OLAP in the Big Data world

In the previous months, I have been thinking is OLAP dead technology or we can still find the use of it?

OLAP Over Hadoop

In the last few years, Hadoop has really come forward as a massively scalable distributed computing platform. Most of us are aware that it uses Map Reduce Jobs to perform computation over Big Data which is mostly unstructured. Of course, such a platform cannot be compared with a relational database storing structured data with a defined schema. While Hadoop allows you to perform Deep analytics with complex computations, when it comes to performing multidimensional analytics over data Hadoop seems lagging. You might argue that Hadoop was not even built for such uses. But when the users start putting their historical data in Hadoop they also start expecting multidimensional analytics over it in real time. Here “real time” is really important.

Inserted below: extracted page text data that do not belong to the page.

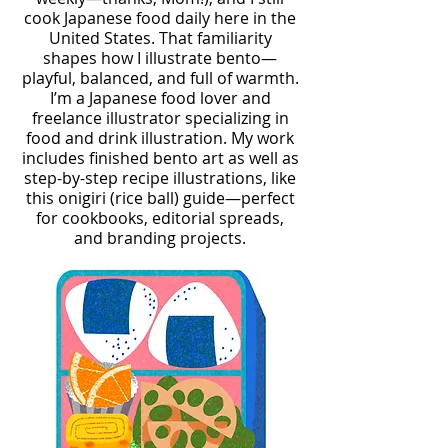
cook Japanese food daily here in the
United States. That familiarity
shapes how I illustrate bento—
playful, balanced, and full of warmth.
I’m a Japanese food lover and
freelance illustrator specializing in
food and drink illustration. My work
includes finished bento art as well as
step-by-step recipe illustrations, like
this onigiri (rice ball) guide—perfect
for cookbooks, editorial spreads,
and branding projects.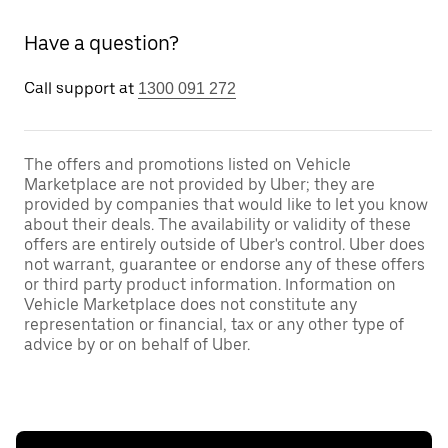
Have a question?
Call support at
1300 091 272
The offers and promotions listed on Vehicle
Marketplace are not provided by Uber; they are
provided by companies that would like to let you know
about their deals. The availability or validity of these
offers are entirely outside of Uber's control. Uber does
not warrant, guarantee or endorse any of these offers
or third party product information. Information on
Vehicle Marketplace does not constitute any
representation or financial, tax or any other type of
advice by or on behalf of Uber.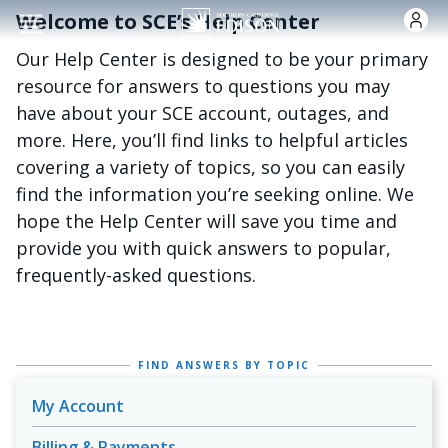
주요 콘텐츠로 건너뛰기
Welcome to SCE’s Help Center
Our Help Center is designed to be your primary
resource for answers to questions you may
have about your SCE account, outages, and
more. Here, you’ll find links to helpful articles
covering a variety of topics, so you can easily
find the information you’re seeking online. We
hope the Help Center will save you time and
provide you with quick answers to popular,
frequently-asked questions.
FIND ANSWERS BY TOPIC
My Account
Billing & Payments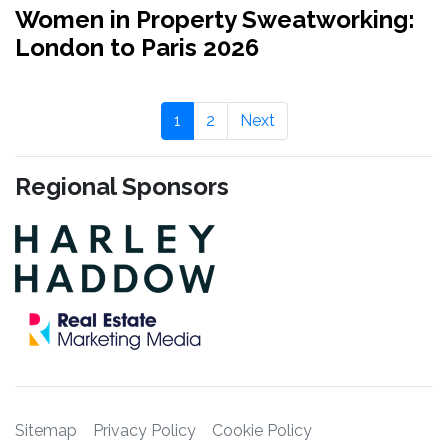
Women in Property Sweatworking:
London to Paris 2026
1
2
Next
Regional Sponsors
Sitemap
Privacy Policy
Cookie Policy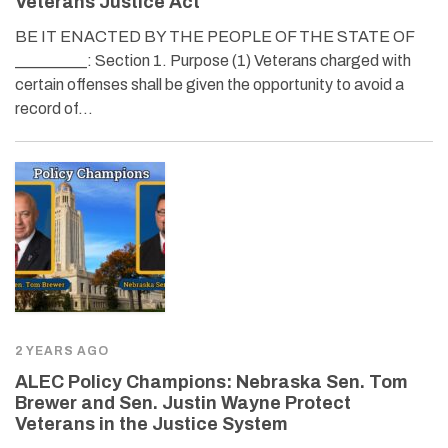
Veterans Justice Act
BE IT ENACTED BY THE PEOPLE OF THE STATE OF
_________: Section 1. Purpose (1) Veterans charged with
certain offenses shall be given the opportunity to avoid a
record of…
2 YEARS AGO
ALEC Policy Champions: Nebraska Sen. Tom
Brewer and Sen. Justin Wayne Protect
Veterans in the Justice System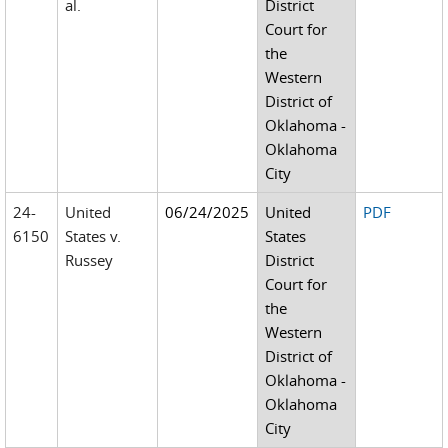
al.
District
Court for
the
Western
District of
Oklahoma -
Oklahoma
City
24-
United
06/24/2025
United
PDF
6150
States v.
States
Russey
District
Court for
the
Western
District of
Oklahoma -
Oklahoma
City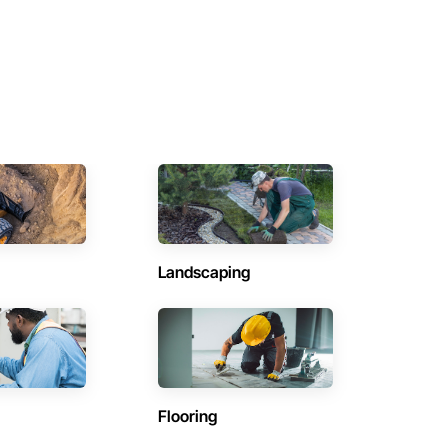
Landscaping
Flooring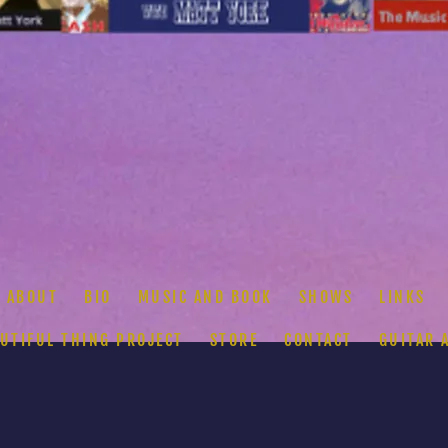
ABOUT
BIO
MUSIC AND BOOK
SHOWS
LINKS
AUTIFUL THING PROJECT
STORE
CONTACT
GUITAR 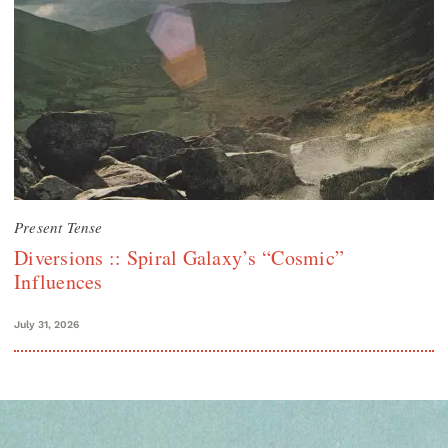
Present Tense
Diversions :: Spiral Galaxy’s “Cosmic”
Influences
July 31, 2026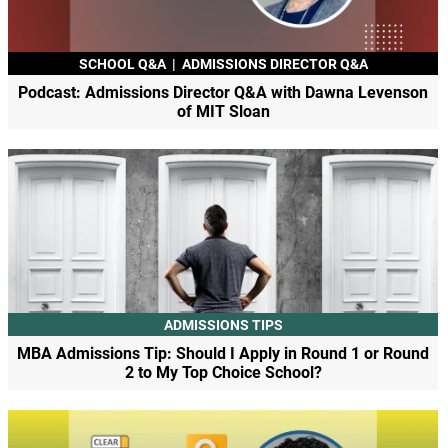
SCHOOL Q&A
|
ADMISSIONS DIRECTOR Q&A
Podcast: Admissions Director Q&A with Dawna Levenson
of MIT Sloan
ADMISSIONS TIPS
MBA Admissions Tip: Should I Apply in Round 1 or Round
2 to My Top Choice School?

Some of you might think that you can define OLAP friendly Warehousing Star Schema using Hive for your data in Hadoop and use a ROLAP tool. But there comes the catch. Even on the partially aggregated data, the ROLAP queries will be too slow to make it real-time OLAP. As Hive structures the data at reading time, the fixed initial time is taken for each Hive query makes Hadoop really unusable for real-time multidimensional analytics.

The only options left to you are either you aggregate the data in Hadoop and bring the partially aggregated data in an RDBMS. Thus you can use any standard OLAP tool to connect to your RDBMS and perform Multidimensional analytics using ROLAP or MOLAP. While ROLAP will directly fire the queries against the Database, MOLAP will further summarize and aggregate the multidimensional data in the form of cuboids for a cube.

The other option is you use a MOLAP tool that can compute the aggregates for the data in Hadoop and get the computed cube locally. This will allow you to do a really real-time OLAP. Moreover, if the aggregates can be performed in Hadoop itself that will really make cube computations scalable and fast.

There can be a big fight over the point that Hadoop is not a DBMS but when Hadoop reaches to users and organizations who look to use it just because it is a buzzword, they expect almost anything out of it that a DBMS can do. You should see such solutions growing in the near future.

 Just like with data warehouses, analytics software has been around for some time and has been providing value to business users for many years around problem domains such as market basket analytics, sales analytics, predictive analytics, etc.
Now we can see a lot of current advertising and buzz around “Big Data Analytics”. So what makes your analytics “Big Data Analytics”?
Is it adding OLAP/MDX layers on top of Hadoop and NoSQL databases? Or can we call our analytics Big Data Analytics if we ETL data from HDFS with tools like Sqoop, SSIS or Kettle into a traditional RDBMS into a star schema? Based on feedback from my post called “Did Big Data Kill OLAP Cubes“, my guess would be that most of you do not think that is sufficient.
But what about scale & performance as part of the Big Data equation? You know: the volume, velocity, variety, etc … Does traditional OLAP on top of those sources provide the analytics that a data scientist requires?
A very important aspect to Big Data Analytics that differentiates from traditional BI analytics (this is my PM opinion!) is the target persona. Big Data Analytics is primarily for data scientists vs. knowledge workers and business decision makers. Data scientists can subsequently work with IT on a process to “operationalize” their data discovery and outputs from their models such that traditional BI solutions can consume their processed data.
So if you buy into this definition of Big Data Analytics, what this means is that you will need:
  1. Big Data scale with distributed analytics processed with data locality on cluster data nodes
  2. In-memory data caching for quick response times from interactive tools
  3. Columnar compression in order to fit large data sets in memory
  4. Data mining algorithms
  5. Data visualization tools that encourage data discovery, anomaly detection, and data blending

8 thoughts on “OLAP in the Big Data world

  1. You have certainly explained that Big data analytics is the process of examining big data to uncover hidden patterns, unknown correlations and other useful information that can be used to make better decisions..The big data analytics is the major part to be understood regarding Hadoop Course in Chennai program. Via your quality content i get to know about that in deep.Thanks for sharing this here.

Leave a Reply

This site uses Akismet to reduce spam. Learn how your comment data is processed.